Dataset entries
-.-.-

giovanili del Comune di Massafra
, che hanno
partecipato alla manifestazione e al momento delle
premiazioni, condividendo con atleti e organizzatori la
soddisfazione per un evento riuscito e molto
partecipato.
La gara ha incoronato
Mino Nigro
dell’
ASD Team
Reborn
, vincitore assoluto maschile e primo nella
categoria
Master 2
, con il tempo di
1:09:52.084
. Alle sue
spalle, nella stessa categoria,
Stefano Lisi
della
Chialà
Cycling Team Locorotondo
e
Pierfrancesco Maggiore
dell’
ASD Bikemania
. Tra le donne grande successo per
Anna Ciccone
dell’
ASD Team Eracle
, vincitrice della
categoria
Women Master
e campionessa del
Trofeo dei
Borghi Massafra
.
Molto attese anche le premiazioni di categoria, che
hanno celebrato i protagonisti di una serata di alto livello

-.-.-

*ACTIVITY*: All of the data above needs to be written out again, exactly.

*SOLUTION TO THIS PROBLEM*:
giovanili del Comune di Massafra
, che hanno
partecipato alla manifestazione e al momento delle
premiazioni, condividendo con atleti e organizzatori la
soddisfazione per un evento riuscito e molto
partecipato.
La gara ha incoronato
Mino Nigro
dell’
ASD Team
Reborn
, vincitore assoluto maschile e primo nella
categoria
Master 2
, con il tempo di
1:09:52.084
. Alle sue
spalle, nella stessa categoria,
Stefano Lisi
della
Chialà
Cycling Team Locorotondo
e
Pierfrancesco Maggiore
dell’
ASD Bikemania
. Tra le donne grande successo per
Anna Ciccone
dell’
ASD Team Eracle
, vincitrice della
categoria
Women Master
e campionessa del
Trofeo dei
Borghi Massafra
.
Molto attese anche le premiazioni di categoria, che
hanno celebrato i protagonisti di una serata di alto livello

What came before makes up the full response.